Certainly building up my full time career in Health Promotion was my main focus of my 20s, however my own personal journey of living with an autoimmune disease has given me another focus in my career and that is raising awareness of Coeliac Disease and helping those with gluten intolerance, gut health and food intolerances and allergies. This has been my nutrition focus outside of full time work and with that I have just launched my new website The Coeliac Nutritionist NI https://www.coeliacnutritionistni.co.uk/. Here I will be posting about Coeliac Disease research and developments and how you can make changes nutritionally in order to manage the disease better. I also want to talk about gut health and gluten intolerance.
What barriers have you come across with having coeliac disease?
Where do you even start?! Haha. The biggest barrier is ignorance about the disease. Everyone assumes it is a basic gluten intolerance or allergy. They don’t realise its a serious chronic, lifelong autoimmune disease that can have devastating consequences on your health. Ignorance takes many forms, whether its hospitality staff, chefs, and even family and friends just not getting it and making hurtful comments. My favourite lines are ‘sure a bite won’t hurt’ or ‘can you eat potatoes?’ (very common in Ireland!). Its difficult eating out, or eating at friends. More often than not it’s easier to just eat beforehand or bring your own pre-prepared food!
Lack of support upon initial diagnosis has also been a barrier I have found not only for myself but for many individuals I have spoken with who have also been diagnosed.
The other barrier I find for Coeliacs (which is a contentious issue I know and this may raise a few eyebrows….) is individuals with gluten intolerance who self-diagnose themselves or are diagnosed through unreliable intolerance testing (IgG testing), not through their GP. This can be very dangerous. Not to take away from people who suffer a serious gluten intolerance diagnosed by their GP and that is not my intention; but I’ve unfortunately witnessed some people tell the waiter they are strict gluten free and then proceed to order a gluten filled sticky toffee pudding for dessert because ‘its just a few bites’. This confuses hospitality staff, sets a precedent and ultimately dilutes and trivialises Coeliac Disease, where we cannot be so relaxed and choosey. As a Coeliac, it is my ultimate pet peeve! What is also worth mentioning is the danger the companies or fake nutritionists create when promoting these unreliable intolerance tests. I want to continue to work to raise awareness of this and getting nutrition advice only from a qualified source.
What are your aspirations for the future?
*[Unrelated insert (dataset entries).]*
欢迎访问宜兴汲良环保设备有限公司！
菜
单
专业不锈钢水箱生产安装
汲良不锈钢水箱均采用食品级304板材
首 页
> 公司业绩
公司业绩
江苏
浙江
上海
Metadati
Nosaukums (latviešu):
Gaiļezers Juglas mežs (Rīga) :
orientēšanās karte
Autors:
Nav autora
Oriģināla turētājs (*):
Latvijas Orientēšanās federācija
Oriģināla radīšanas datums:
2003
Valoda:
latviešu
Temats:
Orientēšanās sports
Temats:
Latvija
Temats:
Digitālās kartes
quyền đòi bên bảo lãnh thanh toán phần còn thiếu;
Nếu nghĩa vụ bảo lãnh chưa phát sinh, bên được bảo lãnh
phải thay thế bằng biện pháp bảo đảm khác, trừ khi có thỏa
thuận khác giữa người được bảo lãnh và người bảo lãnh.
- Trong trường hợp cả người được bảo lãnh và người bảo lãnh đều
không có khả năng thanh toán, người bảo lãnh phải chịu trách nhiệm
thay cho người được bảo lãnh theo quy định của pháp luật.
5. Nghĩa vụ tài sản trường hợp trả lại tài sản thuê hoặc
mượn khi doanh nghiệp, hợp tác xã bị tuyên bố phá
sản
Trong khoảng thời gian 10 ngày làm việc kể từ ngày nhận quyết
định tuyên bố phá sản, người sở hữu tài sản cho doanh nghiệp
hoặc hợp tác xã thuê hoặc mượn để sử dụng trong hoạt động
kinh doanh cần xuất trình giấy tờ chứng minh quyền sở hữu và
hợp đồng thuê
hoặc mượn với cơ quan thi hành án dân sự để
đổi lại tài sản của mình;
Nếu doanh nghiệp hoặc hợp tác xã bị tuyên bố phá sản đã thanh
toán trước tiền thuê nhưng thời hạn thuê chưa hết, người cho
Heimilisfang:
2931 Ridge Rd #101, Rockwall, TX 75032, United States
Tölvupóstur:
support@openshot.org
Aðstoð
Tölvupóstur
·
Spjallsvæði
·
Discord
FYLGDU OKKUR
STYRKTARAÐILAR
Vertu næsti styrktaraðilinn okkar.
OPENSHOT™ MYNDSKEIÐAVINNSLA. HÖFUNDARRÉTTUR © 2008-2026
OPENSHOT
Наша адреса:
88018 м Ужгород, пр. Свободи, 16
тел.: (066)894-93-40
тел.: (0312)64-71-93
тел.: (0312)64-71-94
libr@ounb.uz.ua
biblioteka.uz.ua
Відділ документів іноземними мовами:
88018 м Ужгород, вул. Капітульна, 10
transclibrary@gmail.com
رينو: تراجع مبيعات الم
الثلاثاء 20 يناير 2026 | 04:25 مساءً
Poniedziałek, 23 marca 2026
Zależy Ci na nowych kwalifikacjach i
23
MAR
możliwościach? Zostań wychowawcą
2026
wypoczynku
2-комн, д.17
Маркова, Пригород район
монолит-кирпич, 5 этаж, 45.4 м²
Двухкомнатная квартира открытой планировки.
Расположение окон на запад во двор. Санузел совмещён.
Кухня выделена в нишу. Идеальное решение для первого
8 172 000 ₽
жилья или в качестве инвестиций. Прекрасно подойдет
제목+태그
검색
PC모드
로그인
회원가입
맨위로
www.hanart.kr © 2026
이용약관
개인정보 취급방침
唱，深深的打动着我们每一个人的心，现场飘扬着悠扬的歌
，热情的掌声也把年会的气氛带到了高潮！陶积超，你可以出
I want to continue to work in Health Promotion as it is really enjoyable and I get a lot out of making a difference in peoples lives. However I have aspirations outside of this to expand on my own private work raising awareness of Coeliac Disease and support with food allergies, intolerances and gut health as it is my absolute passion! I have a few things planned for 2021 so keep an eye on my website: https://www.coeliacnutritionistni.co.uk/.
Thank you SO much Orla for sharing your experiences, both career wise and personal. I hope it gives people some insight in all the areas!